Karen Chen-Wiegart, an Assistant Professor at Stony Brook University with a joint appointment at Brookhaven National Laboratory (BNL) is part of a scientific collaboration led by researchers at The Met, the University of Delaware, and the U.S. Department of Energy’s (DOE) BNL that could help to answer these questions.
By analyzing a microscopic sample from The Crucifixion, a 15th century oil painting by Jan Van Eyck, the research team was able to determine which components in the paint were responsible for forming soaps. Their findings were published in Scientific Reports.
Scientists do not understand why the soaps take on different manifestations, and for many years, the underlying mechanisms of how the soaps form remained a mystery.
“It was a privilege to be part of this collaboration,” Chen-Wiegart said.“It is a rare opportunity to be able to work with a sample that carries so much history. When our staff saw that we were scanning this art in real-time, everyone got so excited because they saw that their tools could be used to study something they never thought was possible. It was exciting at multiple levels.”
“When we study paintings at the museum, we try to use noninvasive techniques—methods that do not induce permanent changes in the artwork,” Centeno said. “However, in some cases, we need to remove a very small sample for analysis. We will take it from areas where there is already a crack or a loss in the artwork. All the samples are archived so we can go back and reuse them, and in this case, the sample we studied had already been removed from the painting for another study when we realized it was a good example of soap formation.”
In order to study the tiny chemical features in the sample, the scientists needed the advanced capabilities of the x-ray microscope at beamline 5-ID at the National Synchrotron Light Source II (NSLS-II)—a DOE Office of Science user facility at Brookhaven Lab. This beamline has the unique ability to image the chemical makeup of complex structures, making it the perfect tool for studying small samples from works of art.
“Because these samples are so small, we needed beamline 5-ID’s sub-micron spatial resolution, and the expertise of the beamline staff,” Centeno said.
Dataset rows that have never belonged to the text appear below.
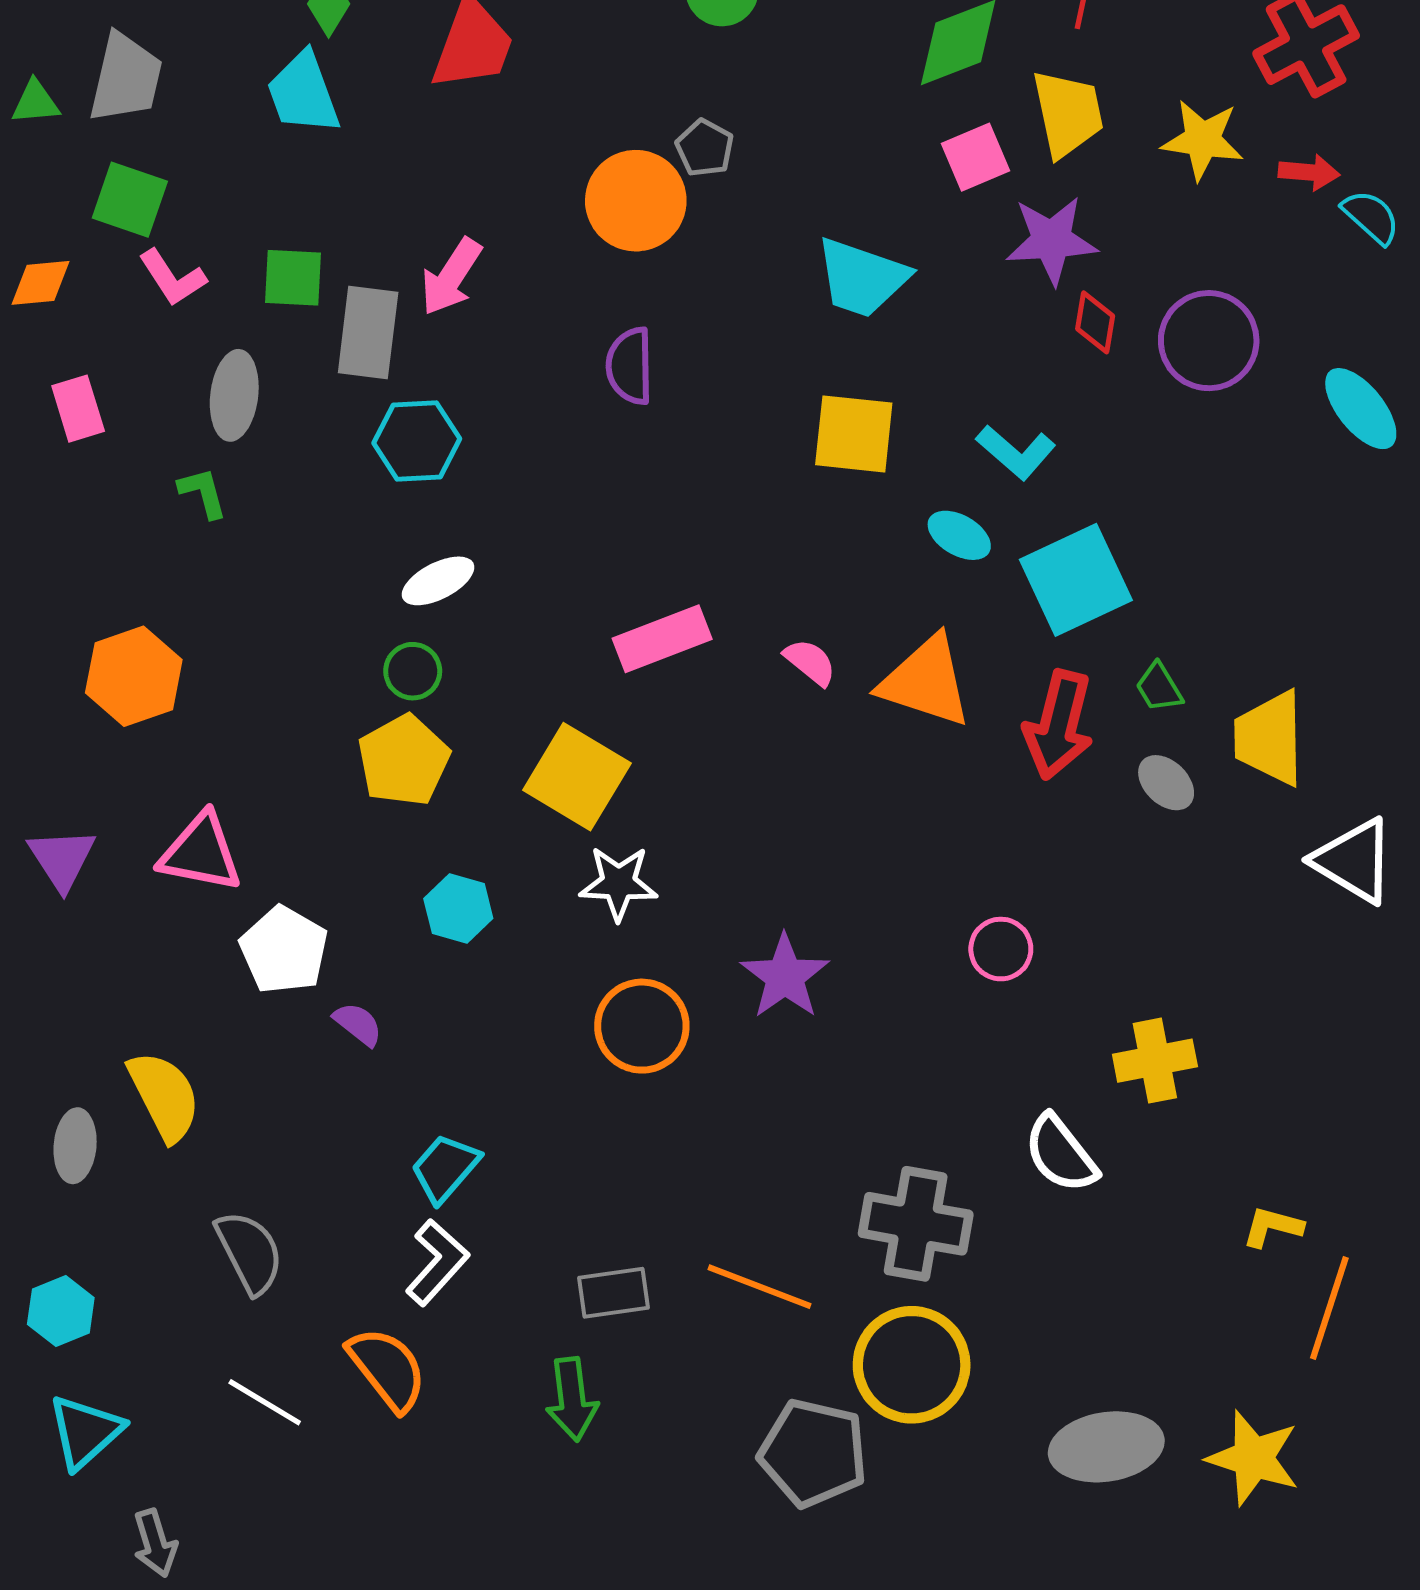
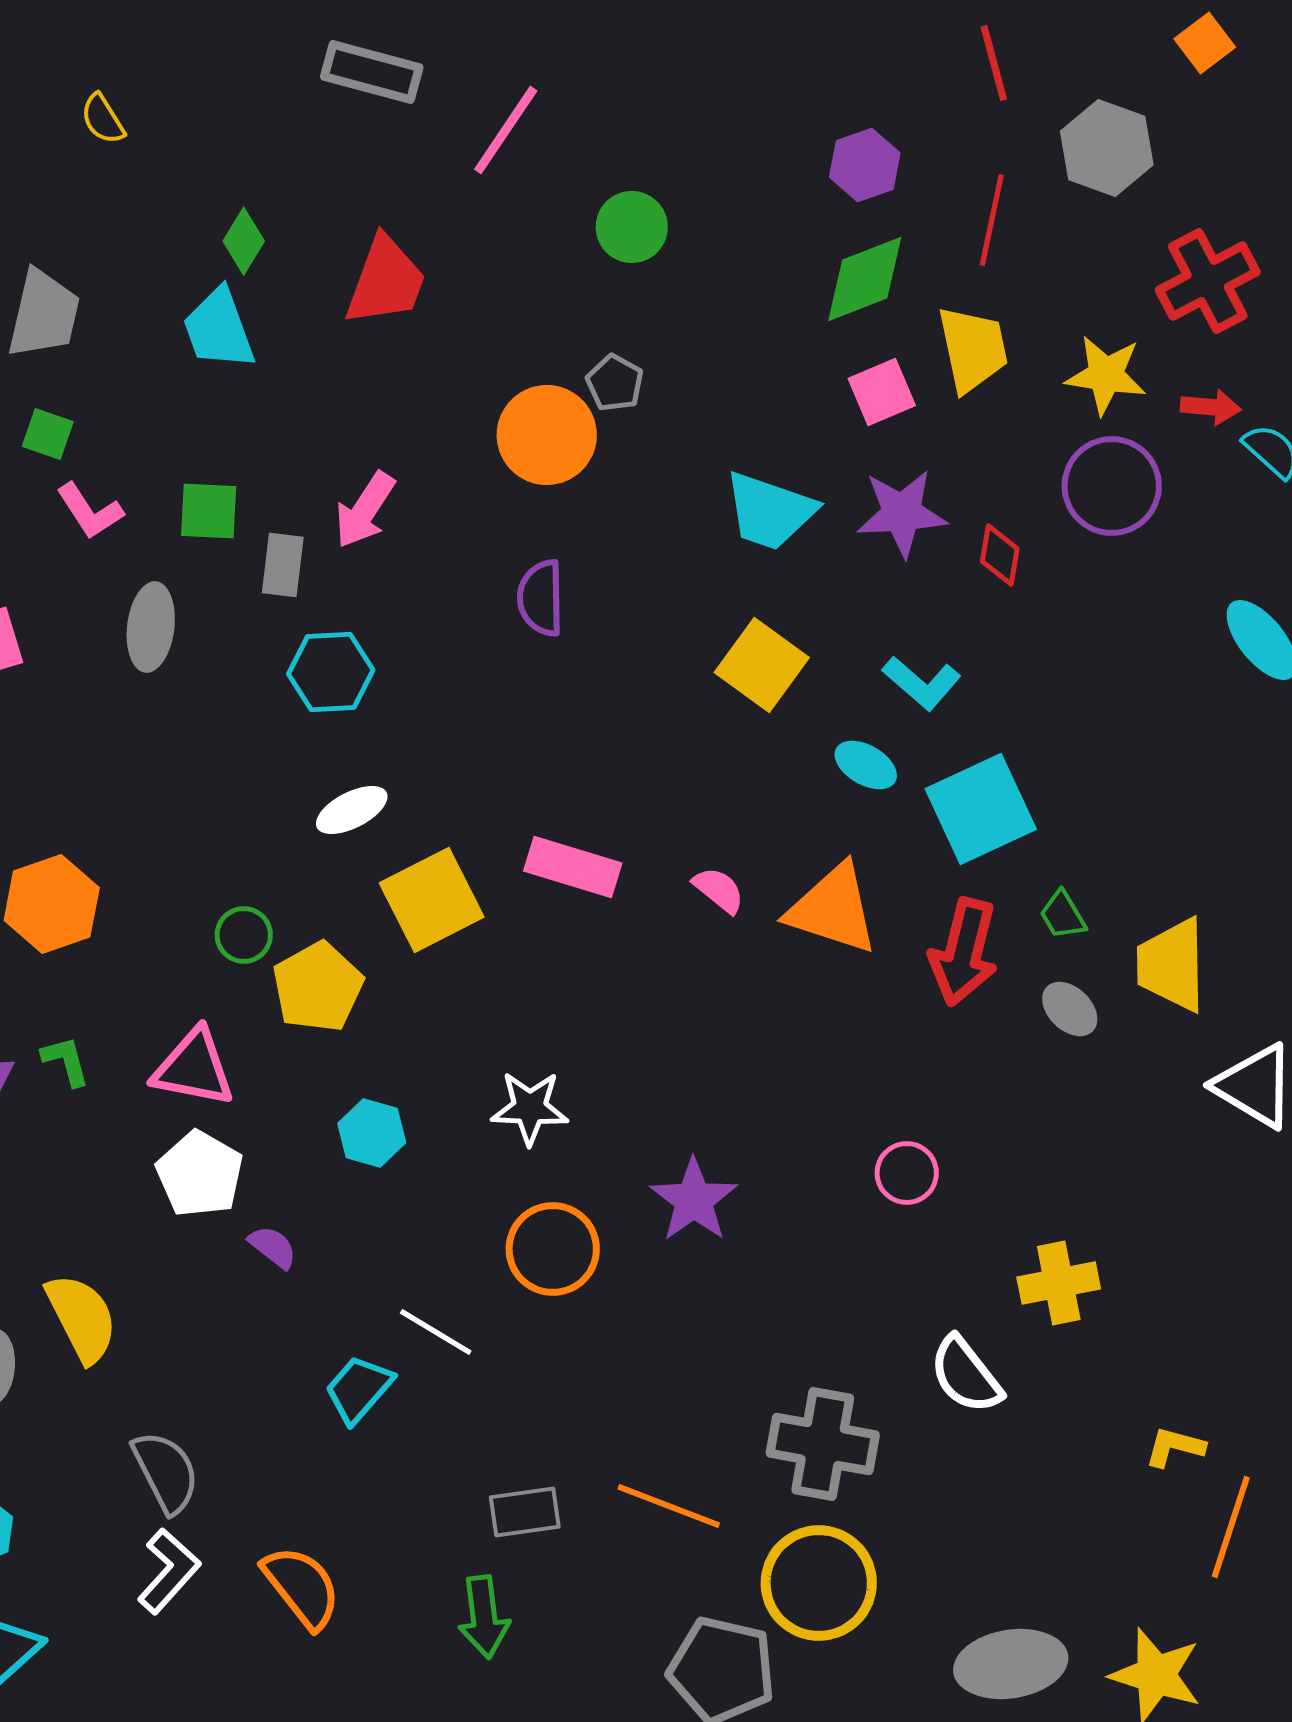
green square: (130, 200) -> (48, 434), size x0.7
purple star: (1052, 240) -> (902, 513), moved
gray rectangle: (368, 332) -> (283, 565), size x0.7
purple circle: (1209, 341) -> (1112, 486), moved
yellow square: (854, 434) -> (762, 665), turned 30
green L-shape: (203, 493) -> (66, 1061), moved
pink rectangle: (662, 639) -> (573, 867), turned 38
green circle: (413, 671) -> (244, 935), moved
yellow square: (577, 777) -> (432, 900), moved, turned 32
pink triangle: (201, 853) -> (194, 1068), moved
white L-shape: (437, 1262) -> (169, 1571), moved
white line: (265, 1402) -> (436, 1332), moved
Using a research technique called x-ray fluorescence microscopy, the scientists directed NSLS-II’s ultra-bright x-rays at the painting sample while moving the sample horizontally and vertically. This enabled them to generate maps that show how different elements are distributed in the sample, and determine how these elements had moved within the paint due to the deterioration. Additionally, using a technique called x-ray absorption spectroscopy, the scientists identified the presence of chemical compounds that were the products of deterioration reactions within the sample.
While the current study focused on one type of pigment, the collaboration intends to study how soap formation varies among different pigments, as well as the effects of temperature, humidity, and the paint’s porosity. They also hope to use a wider range of synchrotron techniques at NSLS-II to gain a more comprehensive understanding of the deterioration mechanism.